WORK TO COMPLETE -> Return the entries below word for word. No picture belongs in the copy.

==== RECORDS

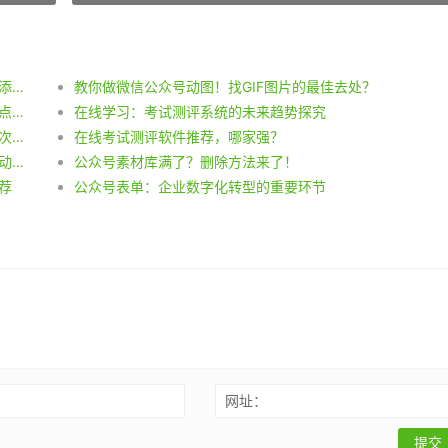
公众号菜单栏跳转链接制作指南：淘宝店铺链接如何添加？
教你做微信公众号动图！找GIF图片的最佳去处？
用什么公众号排版工具可以制作点击蓝字关注样式？点击蓝字关注怎么弄？
在线学习：考试测评系统的未来趋势探究
公众号发红包新手必读：关注红包设置详解，用户首次关注即享福利！
在线考试测评软件推荐，哪家强？
1. 【公众号小技巧】快速添加表情符号，让文章更生动！ 2. 【公众号编辑必备】教你轻松插入特殊符号，让文章更有个性！
公众号素材库满了？删除方法来了！
荐
公众号表单：企业数字化转型的重要环节
网址：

========

RESPONSE TO THE EXERCISE ->
公众号菜单栏跳转链接制作指南：淘宝店铺链接如何添加？
教你做微信公众号动图！找GIF图片的最佳去处？
用什么公众号排版工具可以制作点击蓝字关注样式？点击蓝字关注怎么弄？
在线学习：考试测评系统的未来趋势探究
公众号发红包新手必读：关注红包设置详解，用户首次关注即享福利！
在线考试测评软件推荐，哪家强？
1. 【公众号小技巧】快速添加表情符号，让文章更生动！ 2. 【公众号编辑必备】教你轻松插入特殊符号，让文章更有个性！
公众号素材库满了？删除方法来了！
荐
公众号表单：企业数字化转型的重要环节
网址：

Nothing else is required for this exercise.